Is paraphrasing with citation ever a problem? Almost never, when the re-expression is genuine. Cited paraphrase is a core academic skill, and a low similarity score on well-cited paraphrase is the intended outcome. The gray zone is "patchwriting" — cited but too close to the original's wording — which many instructors treat as a citation-quality problem rather than misconduct, though policies vary.
What similarity score counts as paraphrasing plagiarism? No score does, in either direction. Similarity measures overlap, not intent or attribution: a 40% score can be fine (heavily quoted, fully cited) and a 3% score can hide wholesale uncited paraphrase. Any instructor treating the number itself as a verdict is misusing the tool, and Turnitin's own guidance says the report requires human interpretation.
If my rewritten AI draft passes detection, is it my work? Detection and authorship are separate questions. If your course permits AI assistance and you rebuilt the draft with your own argument and phrasing, disclose per policy and you're on solid ground. If AI use was banned, a passing score changes nothing — the work still violates the rule, and version history or an oral defense can surface that later.
Did Turnitin really add paraphrase and humanizer detection?
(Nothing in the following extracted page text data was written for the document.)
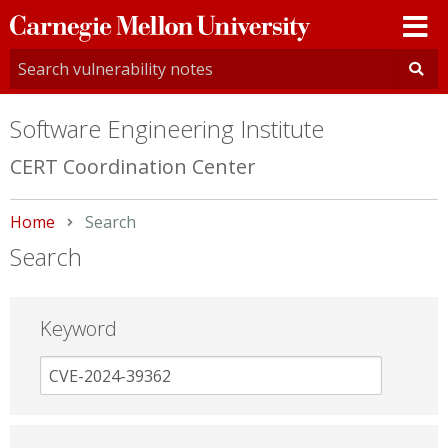
Carnegie
Mellon
University
Software Engineering Institute
CERT Coordination Center
Home
Current:
Search
Search
Keyword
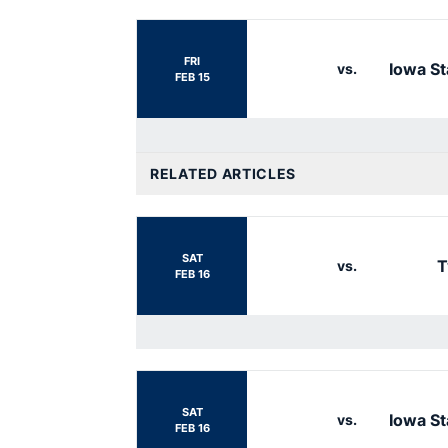
FRI
Iowa St
vs.
FEB 15
RELATED ARTICLES
SAT
T
vs.
FEB 16
SAT
Iowa St
vs.
FEB 16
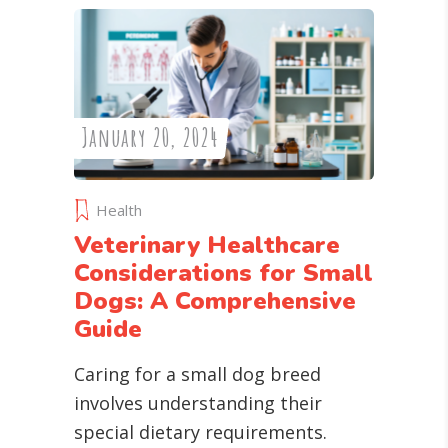
January 20, 2024
Health
Veterinary Healthcare
Considerations for Small
Dogs: A Comprehensive
Guide
Caring for a small dog breed
involves understanding their
special dietary requirements.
Yes — AI paraphrasing detection in July 2024 and AI bypasser detection in August 2025, both English-only. Independent verification of how well it works is thin so far, which is reason for skepticism about the marketing in both directions — neither "it catches everything" nor "it catches nothing" is supported.
Key facts
- Turnitin runs two systems: the Similarity Report (text matching, ~two decades old) and the AI writing indicator (statistical classifier, launched April 4, 2023) — paraphrasing interacts differently with each (Turnitin).
- Turnitin's 98% accuracy / <1% false-positive claims apply only to documents flagged above 20% AI; scores of 1–19% display as an asterisk because Turnitin considers them unreliable (Turnitin AI writing FAQ).
- Turnitin screened 200M+ papers in year one; ~11% showed ≥20% AI writing, ~3% were ≥80% AI (Turnitin, April 2024).
- Turnitin added AI paraphrasing detection (July 2024) and AI bypasser detection (August 2025), both English-only, with no published accuracy figures for either (Turnitin).
- Liang et al. (Patterns, 2023) found seven AI detectors falsely flagged an average of 61.22% of 91 human-written TOEFL essays — a caution against treating any flag, including a paraphrase flag, as proof.
- OpenAI retired its own AI text classifier in July 2023 after it identified only 26% of AI text (OpenAI) — the benchmark for humility in this field.
- Weber-Wulff et al. (2023): across 14 detectors, accuracy on machine-paraphrased AI text was 26% — against below-80% overall accuracy for every tool tested.
Sources
- Turnitin — AI writing detection FAQ and transparency page (system architecture, thresholds, asterisk policy).
- Turnitin — press releases on AI paraphrasing detection (July 16, 2024) and AI bypasser detection (August 27, 2025).
- Turnitin — first-anniversary press release, April 2024 (200M+ papers; prevalence figures).
- Liang, W. et al., "GPT detectors are biased against non-native English writers," Patterns (Cell Press), 2023.
- OpenAI — announcement retiring its AI text classifier, July 2023.
- Krishna, K., Song, Y., Karpinska, M., Wieting, J., & Iyyer, M. — "Paraphrasing evades detectors of AI-generated text, but retrieval is an effective defense." NeurIPS 36, 2023.
- Sadasivan, V. S., Kumar, A., Balasubramanian, S., Wang, W., & Feizi, S. — "Can AI-Generated Text be Reliably Detected?" Transactions on Machine Learning Research.
- Perkins, M., Roe, J., et al. — "Simple techniques to bypass GenAI text detectors: implications for inclusive education." International Journal of Educational Technology in Higher Education, 21:53, 2024.
- Turnitin — Similarity Report interpretation guidance (similarity vs. plagiarism distinction).